Activity —
Where a line of the data holds the word "deployed", copy that line.

Saved entries —
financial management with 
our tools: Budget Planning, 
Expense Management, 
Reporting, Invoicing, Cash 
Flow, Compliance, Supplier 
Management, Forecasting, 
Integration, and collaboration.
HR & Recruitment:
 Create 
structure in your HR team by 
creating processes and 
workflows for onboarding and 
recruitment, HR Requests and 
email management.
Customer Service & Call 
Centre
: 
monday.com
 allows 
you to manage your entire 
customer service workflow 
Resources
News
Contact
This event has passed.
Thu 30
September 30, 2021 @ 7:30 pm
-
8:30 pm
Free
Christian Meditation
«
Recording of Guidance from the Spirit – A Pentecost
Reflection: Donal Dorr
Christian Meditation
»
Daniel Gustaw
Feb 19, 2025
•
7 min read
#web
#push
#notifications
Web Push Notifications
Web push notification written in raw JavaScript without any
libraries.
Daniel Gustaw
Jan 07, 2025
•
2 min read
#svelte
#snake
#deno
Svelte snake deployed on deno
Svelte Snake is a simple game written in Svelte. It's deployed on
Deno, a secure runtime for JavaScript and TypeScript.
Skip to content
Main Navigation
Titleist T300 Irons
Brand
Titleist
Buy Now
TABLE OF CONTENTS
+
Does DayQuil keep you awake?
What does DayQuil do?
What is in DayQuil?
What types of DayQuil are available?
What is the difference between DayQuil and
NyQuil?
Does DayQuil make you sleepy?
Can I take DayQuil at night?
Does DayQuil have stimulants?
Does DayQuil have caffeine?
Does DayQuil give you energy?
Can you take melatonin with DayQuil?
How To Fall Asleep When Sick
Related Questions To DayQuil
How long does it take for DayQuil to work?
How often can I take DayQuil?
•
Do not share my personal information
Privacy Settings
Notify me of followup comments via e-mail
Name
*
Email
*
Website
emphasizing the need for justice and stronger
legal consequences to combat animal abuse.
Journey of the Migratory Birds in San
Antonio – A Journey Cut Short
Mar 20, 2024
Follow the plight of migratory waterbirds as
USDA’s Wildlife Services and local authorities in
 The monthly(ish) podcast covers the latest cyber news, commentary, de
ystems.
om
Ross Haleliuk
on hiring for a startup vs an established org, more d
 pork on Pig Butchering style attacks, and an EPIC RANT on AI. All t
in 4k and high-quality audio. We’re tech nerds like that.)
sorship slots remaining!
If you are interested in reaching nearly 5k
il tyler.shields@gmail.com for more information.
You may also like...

Solution for this task —
Svelte snake deployed on deno
Svelte Snake is a simple game written in Svelte. It's deployed on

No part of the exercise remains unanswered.